By John Perrotto
Only so much can be culled from spring training statistics as a number of factors can skew the numbers, including a very small sample size, a disparity in competition and windy conditions that can turn Grapefruit League ballparks (especially the Pirates’ McKechnie Field in Bradenton) into a home run haven.
Yet it is still fun to look at the spring stats. Some of those numbers might even provide some clues about how certain Pirates might fare in 2010.
The most alarming statistic is that Pirates pitchers have walked 77 batters in 150 innings through the first 17 exhibition games. That works out to an ugly 4.62 per nine innings, or more than one every two innings.
The biggest offender of the bases on balls has been right-hander Kevin Hart, who has walked 13 in just 4 2/3 innings. The Pirates badly want Hart to be the fifth starter rather than Daniel McCutchen because they see the see the great potential he has with a 95-mph fastball.
However, Hart has done nothing since coming from the Chicago Cubs in a trade last July 30 to suggest he can be an effective major-league starter. He went 1-8 with a 6.92 ERA in 10 starts after the trade last season with 26 walks in 53 1/3 innings.
Charlie Morton has walked eight in 13 2/3 innings and also been tagged for three home runs. There is little doubt Morton has the best pure stuff of anyone in the Pirates’ starting rotation. However, the walks and homers suggest that he hasn’t figured out what to do with that stuff.
The bases on balls bug has even bitten left-hander Zach Duke, normally a reliable strike thrower. He has walked six in 8 1/3 innings. Couple that with him going 3-8 with a 5.17 ERA in 14 starts in the second half of last season and it seems the Pirates should have sold high on Duke last summer and traded him after he was selected to the All-Star Game for the first time in his career.
Meanwhile, some Pirates’ hitters are putting up good numbers, none better than reserve outfielder Delwyn Young, who has five home runs in 33 at-bats. The Pirates couldn’t jump off the Young bandwagon fast enough at the end of last season, trading for Tampa Bay second baseman Aki Iwamura and his $4.85-million salary in 2010 before the World Series even ended.
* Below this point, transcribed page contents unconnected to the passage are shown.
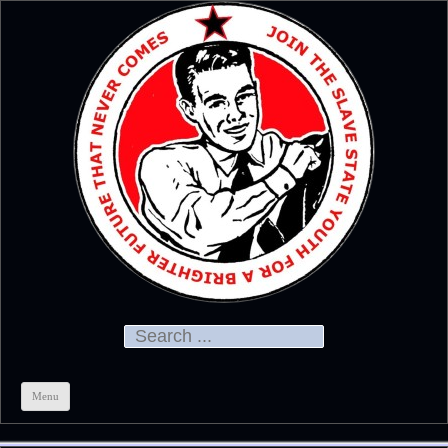
Official
CHRIS KELSO
Search for:
Menu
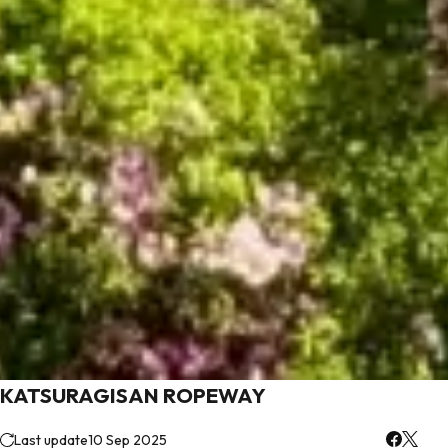
KATSURAGISAN ROPEWAY
Last update
10 Sep 2025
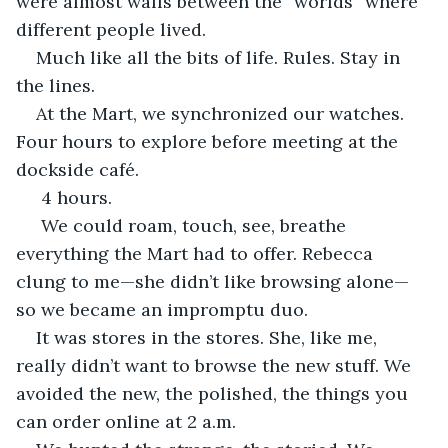
were almost walls between the “worlds” where 
different people lived. 
Much like all the bits of life. Rules. Stay in 
the lines. 
At the Mart, we synchronized our watches. 
Four hours to explore before meeting at the 
dockside café.
 4 hours.
 We could roam, touch, see, breathe 
everything the Mart had to offer. Rebecca 
clung to me—she didn’t like browsing alone—
so we became an impromptu duo.
It was stores in the stores. She, like me, 
really didn’t want to browse the new stuff. We 
avoided the new, the polished, the things you 
can order online at 2 a.m. 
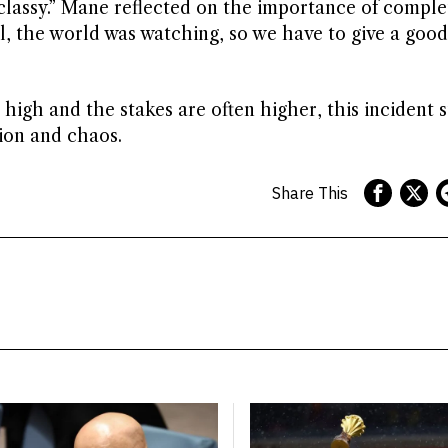
classy.” Mane reflected on the importance of comple
al, the world was watching, so we have to give a good
high and the stakes are often higher, this incident s
ion and chaos.
Share This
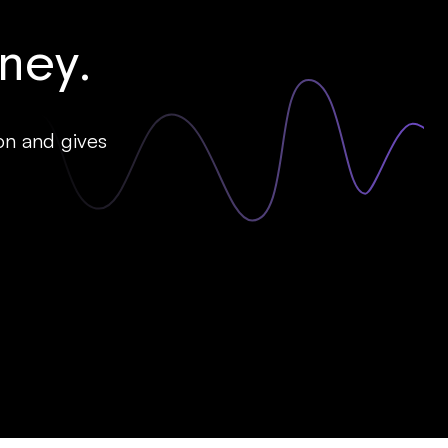
ey.
on and gives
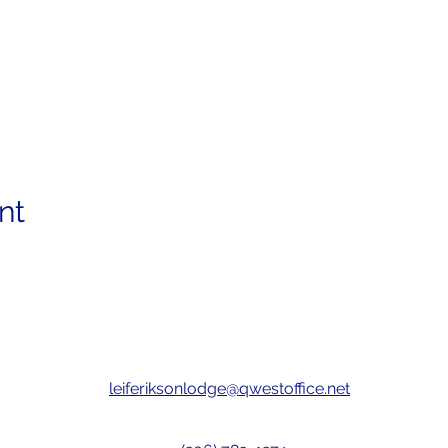
nt
leiferiksonlodge@qwestoffice.net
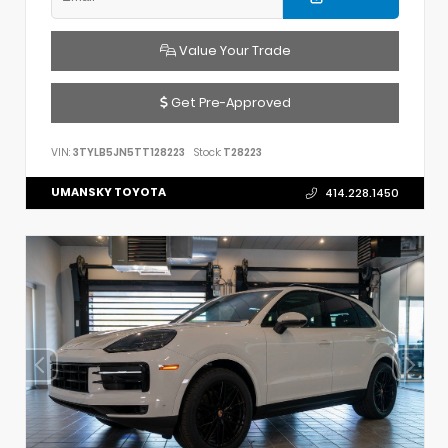
Value Your Trade
Get Pre-Approved
VIN:
3TYLB5JN5TT128223
Stock:
T28223
UMANSKY TOYOTA
414.228.1450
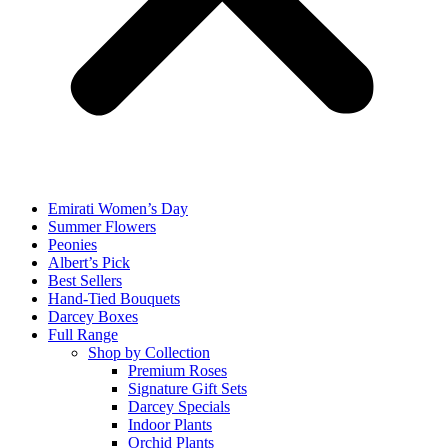
Emirati Women’s Day
Summer Flowers
Peonies
Albert’s Pick
Best Sellers
Hand-Tied Bouquets
Darcey Boxes
Full Range
Shop by Collection
Premium Roses
Signature Gift Sets
Darcey Specials
Indoor Plants
Orchid Plants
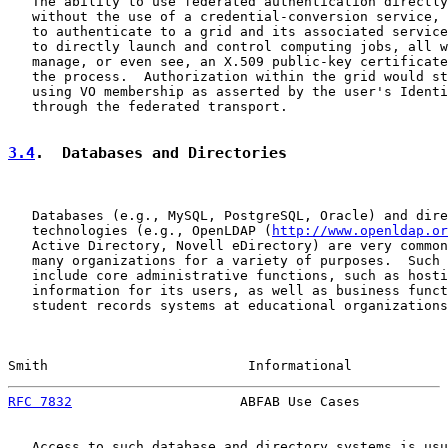
   The ability to use federated authentication directly
   without the use of a credential-conversion service, 
   to authenticate to a grid and its associated service
   to directly launch and control computing jobs, all w
   manage, or even see, an X.509 public-key certificate
   the process.  Authorization within the grid would st
   using VO membership as asserted by the user's Identi
   through the federated transport.

3.4
.  Databases and Directories
   Databases (e.g., MySQL, PostgreSQL, Oracle) and dire
   technologies (e.g., OpenLDAP (
http://www.openldap.or
   Active Directory, Novell eDirectory) are very common
   many organizations for a variety of purposes.  Such 
   include core administrative functions, such as hosti
   information for its users, as well as business funct
   student records systems at educational organizations
Smith                         Informational            
RFC 7832
                     ABFAB Use Cases           
   Access to such database and directory systems is usu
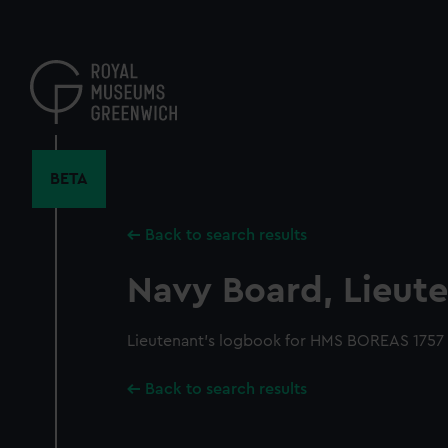
Skip
to
main
content
BETA
Back to search results
Navy Board, Lieute
Lieutenant's logbook for HMS BOREAS 1757 
Back to search results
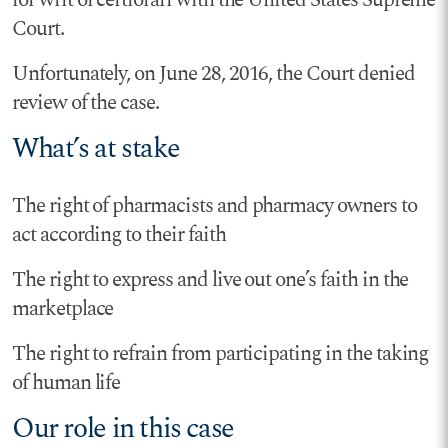
for writ of certiorari with the United States Supreme
Court.
Unfortunately, on June 28, 2016, the Court denied
review of the case.
What’s at stake
The right of pharmacists and pharmacy owners to
act according to their faith
The right to express and live out one’s faith in the
marketplace
The right to refrain from participating in the taking
of human life
Our role in this case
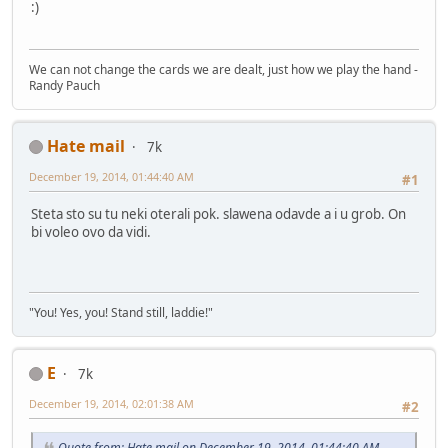
:)
We can not change the cards we are dealt, just how we play the hand -
Randy Pauch
Hate mail
7k
December 19, 2014, 01:44:40 AM
#1
Steta sto su tu neki oterali pok. slawena odavde a i u grob. On
bi voleo ovo da vidi.
"You! Yes, you! Stand still, laddie!"
E
7k
December 19, 2014, 02:01:38 AM
#2
Quote from: Hate mail on December 19, 2014, 01:44:40 AM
Granted, Young hit .219 in his final 53 games last season when he became the starting second baseman following the trade of Freddy Sanchez. What the Pirates did not take into account is that Young was exhausted at the end of the season after they had him work out at second base for at least a half-hour in the mid-afternoon before nearly every night game.
It seems the Pirates would have helped their offense more and saved money_ something owner Bob Nutting cherishes more than winning_ if they had just stayed with Young as their second baseman instead of sacrificing promising reliever Jesse Chavez in a trade.
One of the biggest questions surrounding the Pirates is whether right fielder Garrett Jones can become a reliable middle-of-the-order hitter or if his fine 2009 season was nothing more than a fluke by a 28-year-old rookie.
So far, Jones has had mixed results. He has showed power with three home runs and three doubles in 34 at-bats while driving in 11 runs. However, he has also struck 10 times, nearly one-third of his at-bats, while drawing only one walk.
Thus, the jury is still out on Jones.
Jeff Clement appears to be flopping badly in his attempt to become the starting first baseman as the left-handed hitter acquired from Seattle in a trade last July has a .143 batting average. However, that’s not necessarily the case.
The fact that Clement has as many walks as strikeouts_ five each_ suggests he is showing a good eye at the plate and isn’t overmatched. Thus, it’s way too early to write him off.
The Pirates have 12 more exhibition games left. Then, the statistics will start counting for real April 5 when the Pirates host the Los Angeles Dodgers at PNC Park in the season opener.